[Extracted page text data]
= = = = = = =

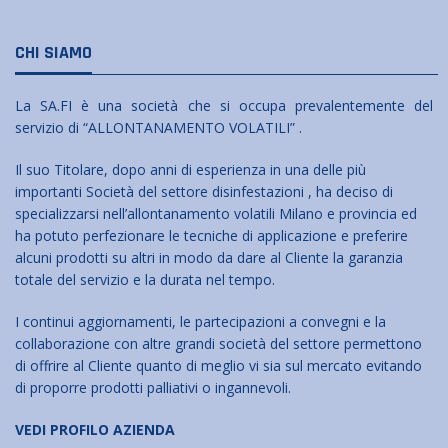
CHI SIAMO
La SA.FI è una società che si occupa prevalentemente del
servizio di “ALLONTANAMENTO VOLATILI” .
Il suo Titolare, dopo anni di esperienza in una delle più
importanti Società del settore disinfestazioni , ha deciso di
specializzarsi nell’allontanamento volatili Milano e provincia ed
ha potuto perfezionare le tecniche di applicazione e preferire
alcuni prodotti su altri in modo da dare al Cliente la garanzia
totale del servizio e la durata nel tempo.
I continui aggiornamenti, le partecipazioni a convegni e la
collaborazione con altre grandi società del settore permettono
di offrire al Cliente quanto di meglio vi sia sul mercato evitando
di proporre prodotti palliativi o ingannevoli.
VEDI PROFILO AZIENDA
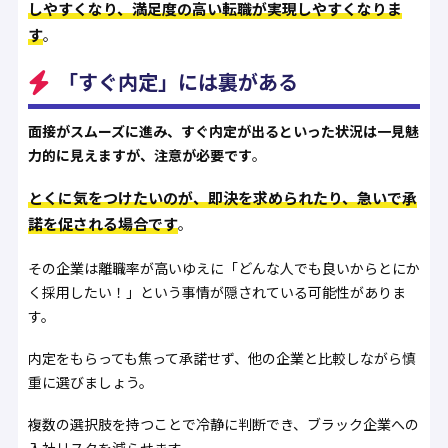
しやすくなり、満足度の高い転職が実現しやすくなりま
す
。
「すぐ内定」には裏がある
面接がスムーズに進み、すぐ内定が出るといった状況は一見魅
力的に見えますが、注意が必要です
。
とくに気をつけたいのが、即決を求められたり、急いで承
諾を促される場合です
。
その企業は離職率が高いゆえに「どんな人でも良いからとにか
く採用したい！」という事情が隠されている可能性がありま
す。
内定をもらっても焦って承諾せず、他の企業と比較しながら慎
重に選びましょう。
複数の選択肢を持つことで冷静に判断でき、ブラック企業への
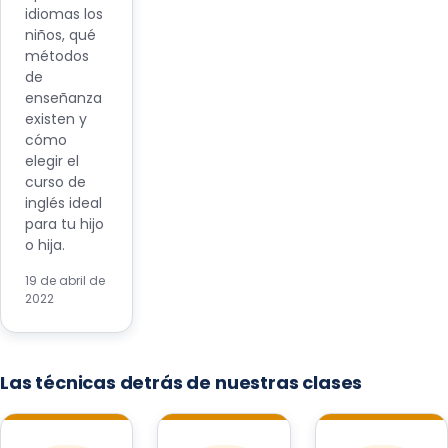
idiomas los
niños, qué
métodos
de
enseñanza
existen y
cómo
elegir el
curso de
inglés ideal
para tu hijo
o hija.
19 de abril de
2022
Las técnicas detrás de nuestras clases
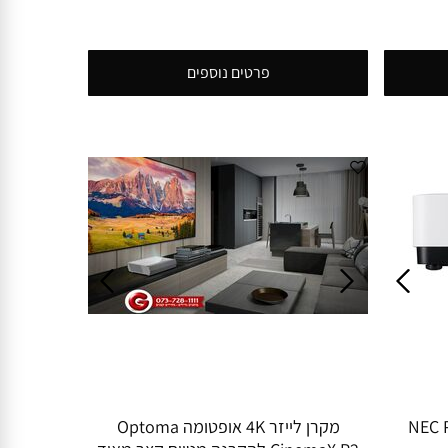
פרטים נוספים
NEC P506
מקרן לייזר 4K אופטומה Optoma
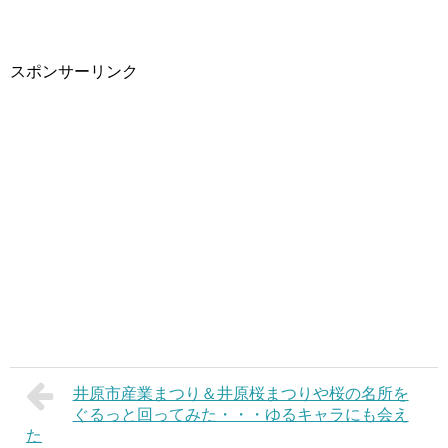
スポンサーリンク
井原市産業まつり＆井原桜まつりや桜の名所を
ぐるっと回ってみた・・・ゆるキャラにも会え
た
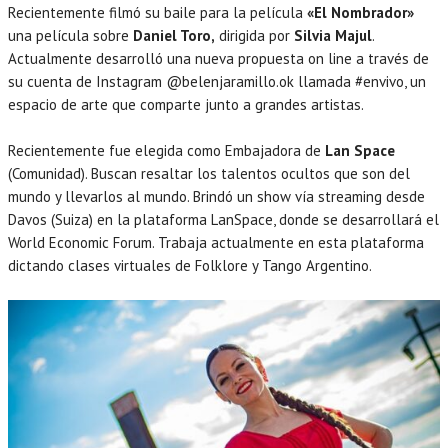
Recientemente filmó su baile para la película
«El Nombrador»
una película sobre
Daniel Toro,
dirigida por
Silvia Majul
.
Actualmente desarrolló una nueva propuesta on line a través de
su cuenta de Instagram @belenjaramillo.ok llamada #envivo, un
espacio de arte que comparte junto a grandes artistas.
Recientemente fue elegida como Embajadora de
Lan Space
(Comunidad). Buscan resaltar los talentos ocultos que son del
mundo y llevarlos al mundo. Brindó un show vía streaming desde
Davos (Suiza) en la plataforma LanSpace, donde se desarrollará el
World Economic Forum. Trabaja actualmente en esta plataforma
dictando clases virtuales de Folklore y Tango Argentino.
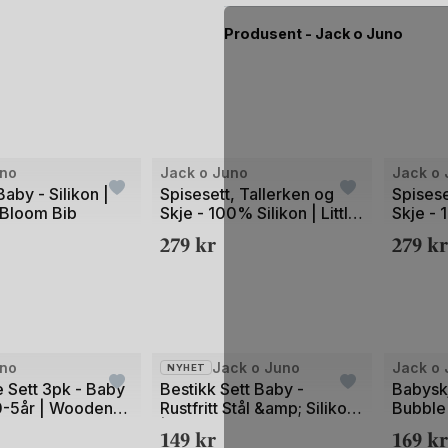
Produsent - Jack o Juno
uno
Jack o Juno
Jack o 
by - Silikon |
Spisesett, Tallerken og
Spisese
 Bloom Bib
Skje - 100% Silikon | Little
Skje - 
Bubble Dining Set 2pk,
Bubble 
279
kr
279
kr
Cream
uno
Jack o Juno
Jack o 
NYHET
 Sett 3pk - Baby
Bestikk Sett Baby -
Babyskj
0-5år | Wooden
Rustfritt Stål &amp; Silikon
Bubble
t
| Baby Cutlery Set
149
kr
169
kr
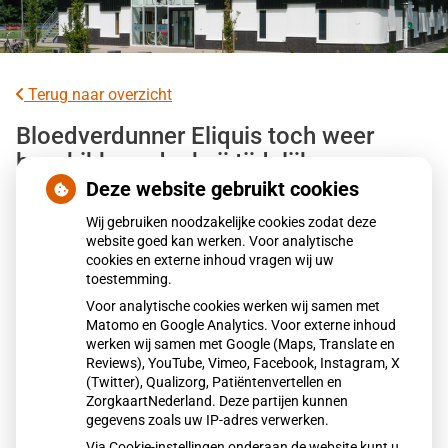
Terug naar overzicht
Bloedverdunner Eliquis toch weer
beschikbaar dankzij tijdelijke
afspraken
Deze website gebruikt cookies
Wij gebruiken noodzakelijke cookies zodat deze
Bloedverdunner Eliquis is sinds 18 december 2025 weer
website goed kan werken. Voor analytische
cookies en externe inhoud vragen wij uw
leverbaar aan apotheken dankzij tijdelijke afspraken
toestemming.
tussen groothandel Mosadex en fabrikant BMS. De eerdere
Voor analytische cookies werken wij samen met
stop volgde op een prijsconflict. Door het akkoord hoeven
Matomo en Google Analytics. Voor externe inhoud
ruim 260.000 patiënten voorlopig niet over te stappen op
werken wij samen met Google (Maps, Translate en
een ander middel. De partijen werken aan een structurele
Reviews), YouTube, Vimeo, Facebook, Instagram, X
(Twitter), Qualizorg, Patiëntenvertellen en
oplossing.
ZorgkaartNederland. Deze partijen kunnen
gegevens zoals uw IP-adres verwerken.
Via Cookie-instellingen onderaan de website kunt u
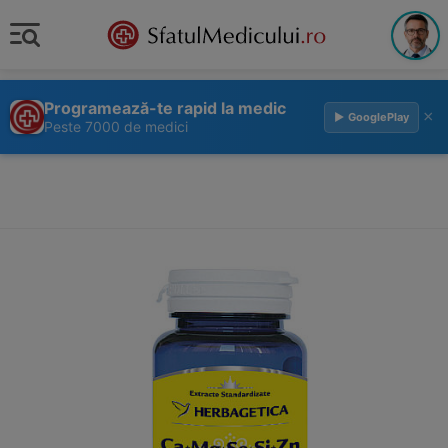
Programează-te rapid la medic
×
▶ GooglePlay
Peste 7000 de medici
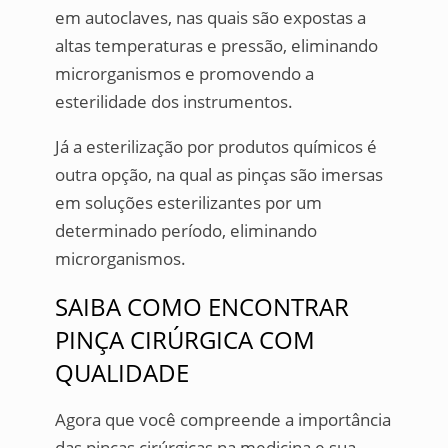
em autoclaves, nas quais são expostas a
altas temperaturas e pressão, eliminando
microrganismos e promovendo a
esterilidade dos instrumentos.
Já a esterilização por produtos químicos é
outra opção, na qual as pinças são imersas
em soluções esterilizantes por um
determinado período, eliminando
microrganismos.
SAIBA COMO ENCONTRAR
PINÇA CIRÚRGICA COM
QUALIDADE
Agora que você compreende a importância
das pinças cirúrgicas na medicina e sua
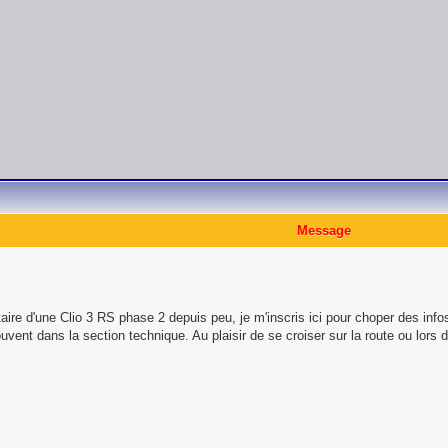
Message
étaire d'une Clio 3 RS phase 2 depuis peu, je m'inscris ici pour choper des inf
vent dans la section technique. Au plaisir de se croiser sur la route ou lors d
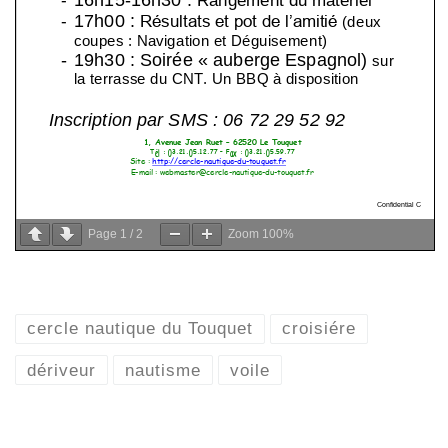
Page
1
/
2
Zoom
100%
cercle nautique du Touquet
croisiére
dériveur
nautisme
voile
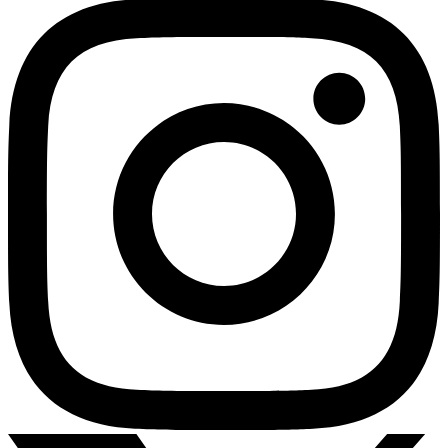
YouTube
Instagram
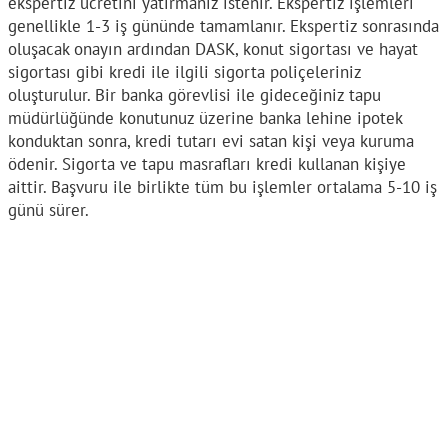
ekspertiz ücretini yatırmanız istenir. Ekspertiz işlemleri
genellikle 1-3 iş gününde tamamlanır. Ekspertiz sonrasında
oluşacak onayın ardından DASK, konut sigortası ve hayat
sigortası gibi kredi ile ilgili sigorta poliçeleriniz
oluşturulur. Bir banka görevlisi ile gideceğiniz tapu
müdürlüğünde konutunuz üzerine banka lehine ipotek
konduktan sonra, kredi tutarı evi satan kişi veya kuruma
ödenir. Sigorta ve tapu masrafları kredi kullanan kişiye
aittir. Başvuru ile birlikte tüm bu işlemler ortalama 5-10 iş
günü sürer.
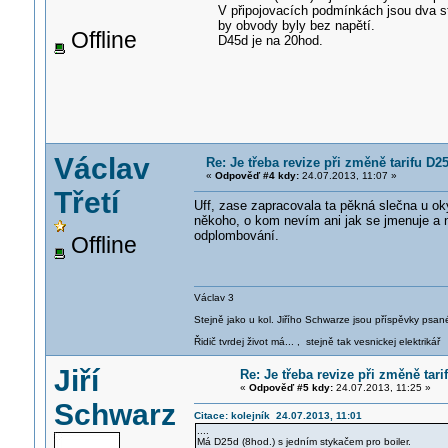
V připojovacích podmínkách jsou dva st
by obvody byly bez napětí.
Offline
D45d je na 20hod.
Václav
Re: Je třeba revize při změně tarifu D
«
Odpověď #4 kdy:
24.07.2013, 11:07 »
Třetí
Uff, zase zapracovala ta pěkná slečna u ok
někoho, o kom nevím ani jak se jmenuje a ne
odplombování.
Offline
Václav 3
Stejně jako u kol. Jiřího Schwarze jsou příspěvky psané
Řidič tvrdej život má... , stejně tak vesnickej elektrikář
Jiří
Re: Je třeba revize při změně tar
«
Odpověď #5 kdy:
24.07.2013, 11:25 »
Schwarz
Citace: kolejník 24.07.2013, 11:01
....
Má D25d (8hod.) s jedním stykačem pro boiler.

= = = = = = =

> [What you are asked to do] A single number is the whole answer: the tally of lines above that contain "Bloedverdunner".

> [Response to this exercise] 2